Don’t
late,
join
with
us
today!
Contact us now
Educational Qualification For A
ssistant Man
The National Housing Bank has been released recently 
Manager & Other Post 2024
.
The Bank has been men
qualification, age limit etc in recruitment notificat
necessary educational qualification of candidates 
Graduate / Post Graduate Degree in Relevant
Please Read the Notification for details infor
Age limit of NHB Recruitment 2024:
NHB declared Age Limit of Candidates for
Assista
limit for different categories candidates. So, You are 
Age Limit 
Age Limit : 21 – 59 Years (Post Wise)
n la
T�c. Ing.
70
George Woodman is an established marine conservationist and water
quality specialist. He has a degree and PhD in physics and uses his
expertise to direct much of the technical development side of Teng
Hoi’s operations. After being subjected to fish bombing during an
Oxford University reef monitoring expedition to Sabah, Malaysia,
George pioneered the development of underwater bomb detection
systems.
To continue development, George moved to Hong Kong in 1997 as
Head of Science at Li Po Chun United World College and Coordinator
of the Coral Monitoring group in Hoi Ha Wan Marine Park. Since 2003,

○ ○ ○ ○ ○ ○ ○

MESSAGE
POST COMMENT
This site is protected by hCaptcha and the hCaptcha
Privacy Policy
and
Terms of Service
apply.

○ ○ ○ ○ ○ ○ ○

= Problem to work on =
From the data above, show each line that contains "George".

= Result of this exercise =
George Woodman is an established marine conservationist and water
George pioneered the development of underwater bomb detection
To continue development, George moved to Hong Kong in 1997 as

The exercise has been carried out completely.